Within the data below, tally the lines that contain "intercity" and state only the total.
_ _ _ _ _
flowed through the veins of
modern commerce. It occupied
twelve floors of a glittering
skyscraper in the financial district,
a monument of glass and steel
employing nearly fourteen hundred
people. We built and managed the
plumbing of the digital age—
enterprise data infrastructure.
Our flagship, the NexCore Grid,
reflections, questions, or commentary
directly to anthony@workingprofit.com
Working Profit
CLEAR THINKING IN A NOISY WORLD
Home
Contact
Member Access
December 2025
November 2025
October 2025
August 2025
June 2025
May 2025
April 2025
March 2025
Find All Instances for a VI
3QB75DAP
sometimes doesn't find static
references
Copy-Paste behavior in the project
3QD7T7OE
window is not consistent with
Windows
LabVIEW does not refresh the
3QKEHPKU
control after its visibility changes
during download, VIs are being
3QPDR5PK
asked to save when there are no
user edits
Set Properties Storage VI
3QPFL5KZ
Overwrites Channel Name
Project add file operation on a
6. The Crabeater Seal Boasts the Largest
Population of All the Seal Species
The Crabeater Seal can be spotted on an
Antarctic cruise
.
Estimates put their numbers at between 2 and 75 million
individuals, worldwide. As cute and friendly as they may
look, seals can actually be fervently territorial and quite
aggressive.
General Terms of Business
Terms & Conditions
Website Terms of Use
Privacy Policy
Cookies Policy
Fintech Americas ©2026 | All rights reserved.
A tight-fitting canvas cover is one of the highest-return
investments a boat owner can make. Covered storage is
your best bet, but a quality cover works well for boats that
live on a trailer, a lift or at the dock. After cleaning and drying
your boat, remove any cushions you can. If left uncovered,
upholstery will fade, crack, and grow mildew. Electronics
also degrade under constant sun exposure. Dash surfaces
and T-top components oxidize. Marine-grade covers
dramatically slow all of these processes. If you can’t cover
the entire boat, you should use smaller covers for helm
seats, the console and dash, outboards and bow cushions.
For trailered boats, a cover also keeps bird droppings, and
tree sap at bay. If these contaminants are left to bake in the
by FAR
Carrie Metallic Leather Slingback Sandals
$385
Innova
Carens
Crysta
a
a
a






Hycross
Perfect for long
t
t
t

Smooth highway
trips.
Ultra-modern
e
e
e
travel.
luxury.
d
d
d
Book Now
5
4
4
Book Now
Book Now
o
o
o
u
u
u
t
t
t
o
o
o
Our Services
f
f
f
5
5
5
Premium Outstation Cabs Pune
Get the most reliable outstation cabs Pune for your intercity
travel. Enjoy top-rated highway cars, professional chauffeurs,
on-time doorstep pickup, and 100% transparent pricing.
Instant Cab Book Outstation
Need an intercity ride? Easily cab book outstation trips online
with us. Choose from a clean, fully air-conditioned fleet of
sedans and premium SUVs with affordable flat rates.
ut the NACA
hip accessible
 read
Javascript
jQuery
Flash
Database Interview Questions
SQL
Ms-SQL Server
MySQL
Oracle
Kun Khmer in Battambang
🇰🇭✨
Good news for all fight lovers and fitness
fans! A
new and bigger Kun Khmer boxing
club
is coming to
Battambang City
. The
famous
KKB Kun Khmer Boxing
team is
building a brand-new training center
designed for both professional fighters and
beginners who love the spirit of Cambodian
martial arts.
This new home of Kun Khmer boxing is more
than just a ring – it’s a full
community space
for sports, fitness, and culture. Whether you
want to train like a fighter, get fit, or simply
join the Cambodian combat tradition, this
_ _ _ _ _
- **Problem solution**: 2